Context
Use this skill as part of a technical SEO audit or when indexation issues appear in GSC. Crawlability is the foundation of all SEO: if crawlers cannot access and index content, no other optimization matters. With the rise of AI engines, crawler access now includes GPTBot, ClaudeBot, PerplexityBot, and Google-Extended alongside traditional Googlebot.
Procedure
- Audit robots.txt line by line: verify each Allow/Disallow rule is intentional and correct.
- Check for common robots.txt mistakes: blocking CSS/JS, blocking entire directories accidentally, wildcard overreach.
- Document AI crawler status: for each known AI crawler (GPTBot, ChatGPT-User, PerplexityBot, ClaudeBot, Google-Extended, Bingbot), confirm whether allowed, blocked, or not mentioned.
- Validate sitemap: check URL count, last modified dates, HTTP status of listed URLs, presence of orphan URLs.
- Cross-reference GSC indexing report: identify pages submitted but not indexed, and diagnose the crawl/index reason.
- Assess crawl budget signals: page count vs. crawl rate, server response times, duplicate content that wastes crawl budget.

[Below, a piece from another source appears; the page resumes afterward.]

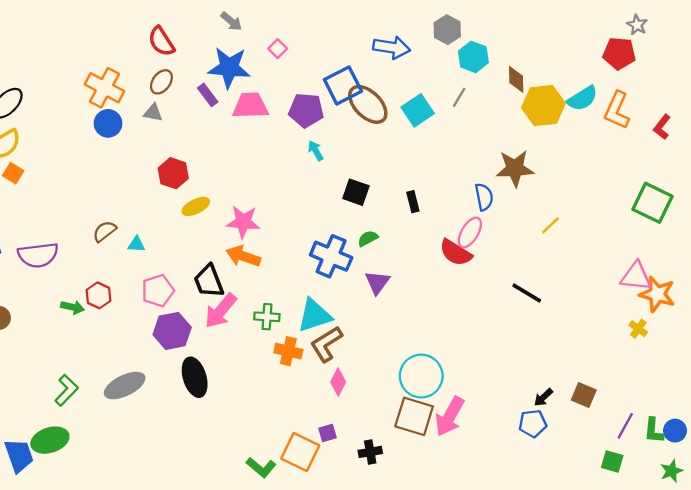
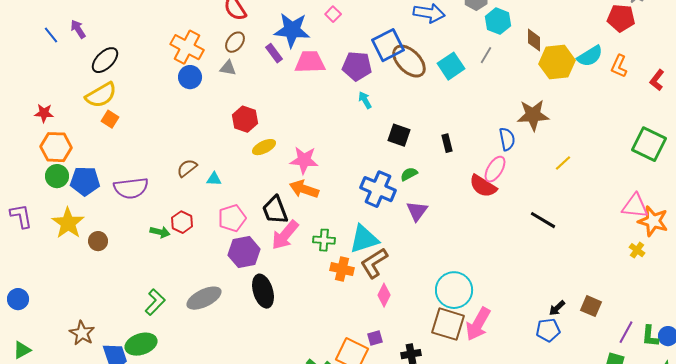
orange L-shape: (617, 110) -> (619, 66), size x0.7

- Produce fix plan with specific file changes and expected impact.
Output Format
# Crawlability Audit: [Domain]
## robots.txt Assessment
| Line | Rule | Assessment | Action |
|------|------|-----------|--------|
| 1 | User-agent: * | | |
| 2 | Disallow: /admin/ | Correct | None |
| 3 | Disallow: /blog/ | ERROR: blocks all blog content | Remove |
## AI Crawler Access
| Crawler | Status | Recommended | Action |
|---------|--------|-------------|--------|
| GPTBot | Blocked | Allow | Add Allow rule |
| ChatGPT-User | Not mentioned | Allow | Add User-agent + Allow |
| PerplexityBot | Allowed | Allow | None |
| ClaudeBot | Not mentioned | Allow | Add User-agent + Allow |
| Google-Extended | Blocked | Allow | Change to Allow |
| Bingbot | Allowed | Allow | None |
## Proposed robots.txt
User-agent: *
Disallow: /admin/
Allow: /
User-agent: GPTBot
Allow: /
User-agent: ClaudeBot
Allow: /
Sitemap: https://[domain]/sitemap.xml
## Sitemap Health
| Metric | Value | Status |
|--------|-------|--------|
| Total URLs in sitemap | | |
| URLs returning 200 | | OK/Issue |
| URLs returning 404/301 | | Fix needed |
| Last modified freshness | | OK/Stale |
| Orphan URLs (in sitemap, no internal links) | | |
## Indexation Issues (from GSC)
| URL | GSC Status | Reason | Fix |
|-----|-----------|--------|-----|
| | Not indexed | [Crawled not indexed/Excluded by robots] | |
## Crawl Budget Recommendations
| Issue | Impact | Fix |
|-------|--------|-----|
| | High/Med/Low | |
QA Rubric (scored)
- robots.txt accuracy (0-5): every rule assessed, mistakes identified, fix provided.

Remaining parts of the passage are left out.